Dataset entries:
»»

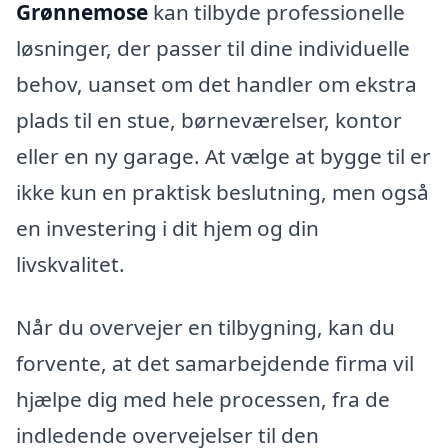
Grønnemose
kan tilbyde professionelle
løsninger, der passer til dine individuelle
behov, uanset om det handler om ekstra
plads til en stue, børneværelser, kontor
eller en ny garage. At vælge at bygge til er
ikke kun en praktisk beslutning, men også
en investering i dit hjem og din
livskvalitet.
Når du overvejer en tilbygning, kan du
forvente, at det samarbejdende firma vil
hjælpe dig med hele processen, fra de
indledende overvejelser til den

««

DESCRIPTION OF THE TASK –
Please restate the data word for word, leaving out any picture it holds.

ANSWER SPACE –
Grønnemose
kan tilbyde professionelle
løsninger, der passer til dine individuelle
behov, uanset om det handler om ekstra
plads til en stue, børneværelser, kontor
eller en ny garage. At vælge at bygge til er
ikke kun en praktisk beslutning, men også
en investering i dit hjem og din
livskvalitet.
Når du overvejer en tilbygning, kan du
forvente, at det samarbejdende firma vil
hjælpe dig med hele processen, fra de
indledende overvejelser til den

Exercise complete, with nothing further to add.